*EXERCISE*: Word for word, restate the entries below and exclude every image.

Stored data entries
=== Begin Enclosure ===
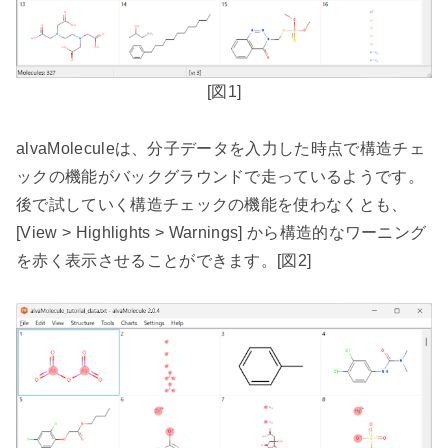
[
図
1]
alvaMolecule
は、分子データを入力した時点で構造チェ
ックの機能がバックグラウンドで走っているようです。
後で試していく構造チェックの機能を使わなくとも、
[View > Highlights > Warnings]
から構造的なワーニング
を赤く表示させることができます。
[
図
2]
=== End Enclosure ===
*RESPONSE BOX*:
[
図
1]
alvaMolecule
は、分子データを入力した時点で構造チェ
ックの機能がバックグラウンドで走っているようです。
後で試していく構造チェックの機能を使わなくとも、
[View > Highlights > Warnings]
から構造的なワーニング
を赤く表示させることができます。
[
図
2]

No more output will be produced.